Adeline de cette possessivité, s’amusait beaucoup, car sans vraiment connaître la nature de cette affinité elle pressentait son caractère plus léger et plus indestructible que ce qu’on nomme amour et qui souvent n’est que désir ou satisfaction de pulsions égoïstes. Elle ignorait ce que ce sentiment était, mais elle était certaine de ce qu’il n’était pas, étonnée et enrichie de trouver face à elle une attention certaine, amusée, tendre parfois, railleuse toujours et qu’elle s’expliquait encore plus mal. 
A la fin de l’année scolaire, Manuel avait insisté pour obtenir son adresse, garder d’elle des livres qu’elle donnait à ses collègues de Lettres et qui ne lui étaient, à lui, jeune agrégé d’histoire, d’aucune utilité. Quand elle avait réuni quelques amis chez elle, en juin, pour fêter son départ, il était venu, laissant Karine à des révisions pour le concours qu’elle présentait, et sans connaître personne, seul jeune homme dans une assemblée de personnes mûres. Et il avait cru bon de préciser à Adeline et devant tous : « Je suis venu rien que pour toi ». Adeline constata qu’il était aussi venu pour le buffet copieux et excellent auquel il fit très largement honneur et elle souriait de le voir ainsi se gaver.  
Tout ce jour, et à la surprise amusée des anciens amis, il avait suivi Adeline partout où elle allait, furetant dans la maison, dévorant d’un regard de rapace ce quotidien qu’il ne partagerait pas plus loin que cet unique jour et s’y sentant étonnamment inclus, étonnamment à l’aise. 
 
Le soir de l’anniversaire de Karine, il faisait très chaud, elle prépara d’abord la mousse au chocolat que la jeune femme, toujours exigeante, lui avait réclamée. Elle emplit de grands sacs de toutes ces petites choses douces que les mères portent à leurs enfants quand elles vont leur rendre visite: des fruits, des fleurs du jardin et des confitures mises en pot le matin même. 
Adeline avait emmené avec elle ses propres enfants, Fleur avait été l’élève de Karine, et William aimait découvrir les habitations inconnues. Manuel l’amusait avec ses airs de grand frère encore adolescent ; bien qu’il fût ou aurait dû se montrer tout à fait adulte.
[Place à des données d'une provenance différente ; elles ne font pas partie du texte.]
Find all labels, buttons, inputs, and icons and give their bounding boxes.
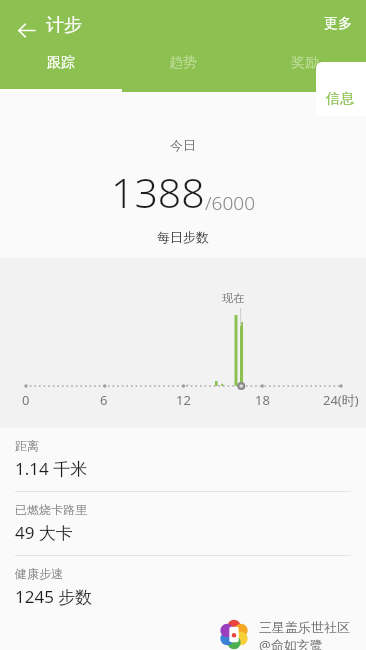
- staticText: 0: [22, 391, 30, 409]
- staticText: 1.14 千米: [15, 457, 88, 480]
- button[interactable]: 返回: [8, 12, 44, 48]
- button[interactable]: 更多: [310, 8, 366, 40]
- staticText: @命如玄鹭: [259, 636, 323, 650]
- staticText: 距离: [15, 438, 39, 453]
- staticText: 计步: [46, 14, 82, 37]
- button[interactable]: 信息: [316, 62, 366, 116]
- staticText: 今日: [170, 137, 196, 153]
- button[interactable]: 跟踪: [0, 54, 122, 72]
- staticText: 现在: [222, 291, 244, 305]
- button[interactable]: 已燃烧卡路里: [0, 492, 366, 555]
- staticText: 已燃烧卡路里: [15, 502, 87, 517]
- staticText: 更多: [324, 15, 352, 33]
- staticText: 6: [100, 391, 108, 409]
- button[interactable]: 趋势: [122, 54, 244, 72]
- staticText: 18: [255, 391, 270, 409]
- staticText: 1245 步数: [15, 585, 93, 608]
- staticText: 12: [176, 391, 191, 409]
- staticText: 趋势: [169, 54, 197, 72]
- staticText: 跟踪: [47, 54, 75, 72]
- button[interactable]: 健康步速: [0, 556, 366, 619]
- staticText: 三星盖乐世社区: [259, 619, 350, 635]
- button[interactable]: 奖励: [244, 54, 366, 72]
- staticText: 健康步速: [15, 566, 63, 581]
- button[interactable]: 距离: [0, 428, 366, 491]
- staticText: 每日步数: [157, 229, 209, 245]
- button[interactable]: 计步: [44, 8, 84, 43]
- staticText: 信息: [326, 90, 354, 108]
- staticText: 49 大卡: [15, 521, 73, 544]
- staticText: 奖励: [291, 54, 319, 72]
- staticText: /6000: [205, 190, 255, 216]
- staticText: 24(时): [323, 391, 359, 409]
- staticText: 1388: [111, 164, 205, 220]
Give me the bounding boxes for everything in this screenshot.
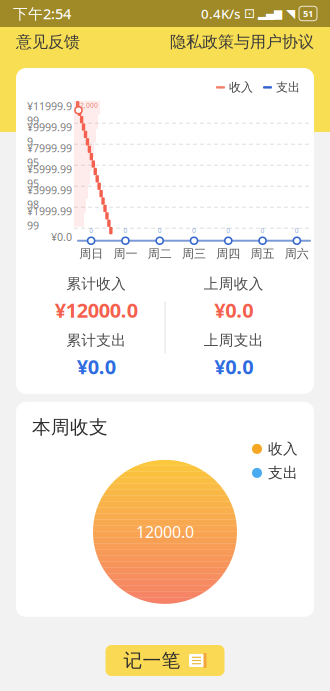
staticText: 累计支出 xyxy=(66,331,126,349)
staticText: ◥ xyxy=(286,7,295,20)
staticText: 周四 xyxy=(216,246,240,261)
staticText: 周二 xyxy=(148,246,172,261)
staticText: 0 xyxy=(226,226,230,235)
staticText: ▂▄▆ xyxy=(258,7,282,20)
staticText: 周一 xyxy=(113,246,137,261)
staticText: 记一笔 xyxy=(124,649,180,672)
staticText: ¥12000.0 xyxy=(55,297,138,323)
staticText: ¥0.0 xyxy=(214,297,253,323)
button[interactable]: 隐私政策与用户协议 xyxy=(168,26,316,58)
staticText: 收入 xyxy=(229,80,253,95)
staticText: ¥0.0 xyxy=(77,353,116,380)
staticText: 0 xyxy=(261,226,265,235)
staticText: 周三 xyxy=(182,246,206,261)
staticText: 0 xyxy=(192,226,196,235)
staticText: 0.4K/s xyxy=(201,5,240,22)
staticText: 意见反馈 xyxy=(16,32,80,52)
staticText: ¥0.0 xyxy=(214,353,253,380)
staticText: 0 xyxy=(295,226,299,235)
staticText: ¥9999.999 xyxy=(27,120,72,148)
staticText: 上周收入 xyxy=(204,275,264,293)
staticText: 下午2:54 xyxy=(13,4,71,23)
staticText: 本周收支 xyxy=(32,416,108,439)
staticText: 0 xyxy=(123,226,127,235)
staticText: 支出 xyxy=(276,80,300,95)
staticText: ¥3999.9998 xyxy=(27,183,72,211)
button[interactable]: 记一笔 xyxy=(106,645,224,676)
staticText: ¥0.0 xyxy=(51,230,72,244)
staticText: 0 xyxy=(89,226,93,235)
staticText: ⊡ xyxy=(244,6,255,21)
staticText: 累计收入 xyxy=(66,275,126,293)
staticText: 收入 xyxy=(268,440,298,458)
staticText: 上周支出 xyxy=(204,331,264,349)
staticText: ¥5999.9995 xyxy=(27,162,72,190)
staticText: 周六 xyxy=(285,246,309,261)
staticText: 周日 xyxy=(79,246,103,261)
staticText: 51 xyxy=(303,7,313,20)
staticText: ¥11999.999 xyxy=(27,99,72,127)
staticText: 周五 xyxy=(251,246,275,261)
staticText: 12,000 xyxy=(76,101,98,110)
staticText: 隐私政策与用户协议 xyxy=(170,32,314,52)
staticText: ¥1999.9999 xyxy=(27,204,72,232)
button[interactable]: 意见反馈 xyxy=(14,26,82,58)
staticText: 支出 xyxy=(268,464,298,482)
staticText: ¥7999.9995 xyxy=(27,141,72,169)
staticText: 0 xyxy=(158,226,162,235)
staticText: 12000.0 xyxy=(136,521,194,542)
René, le mari d’Adeline, qui détestait les fêtes et n’aimait guère le jeune homme, s’était d’abord proposé comme simple chauffeur, puis, poussé à la fois par sa femme et par une jalousie inexpliquée autant qu’infondée, il avait suivi, comme on dit , le mouvement. 
Ainsi s’étaient-ils retrouvés tous les quatre dans l’odeur de poussière chaude et de goudron, à chercher le domicile de Manuel dans une rue d’un quartier populaire, où on entendait, en pleine ville, les coqs chanter. 
Demeure aussi déconcertante que son propriétaire, le pavillon avait dû être construit dans les années 60 , dans un jardin d’une étroitesse singulière , mangé de plus par une construction voisine en béton hideux . De l’intérieur, Adeline ne remarqua rien ou presque sinon que tout paraissait vieillot, dépareillé, sans grâce, mais dégageant tout de même un charme étrange …. Historien, Manuel professait un goût pour les vieilles choses qu’il lui avait, une autre fois, déclaré si belles et si pleines de charme, et avec une suavité ambiguë… 
Il y avait aussi ce jardin mal entretenu, où s’enchevêtraient dans toute leur splendeur agressive et indisciplinée des roses pourpres d’une magnificence telle qu’Adeline ne regretta pas d’être venue. 
Ce fut Karine qui l’accueillit en maîtresse d’une maison qui n’était pas sienne, et qui ne le serait jamais. Karine avait revêtu un ensemble vert jaune, de la même nuance que les reines-claude cueillies tout à l’heure pour elle dans le verger, qui mettait en valeur son buste magnifique. Des fruits, elle avait emprunté la plénitude gorgée de sève et appétissante. 
Adeline dans sa robe que Fleur disait « de mariée » se sentait légère, posée sur ces instants magiques comme un papillon prêt à reprendre son vol, détachée , presque absente. Fleur, en dentelle noire, était ravissante, encore enfant et déjà un peu femme, avec ses grands yeux clairs et ses jambes de gazelle. 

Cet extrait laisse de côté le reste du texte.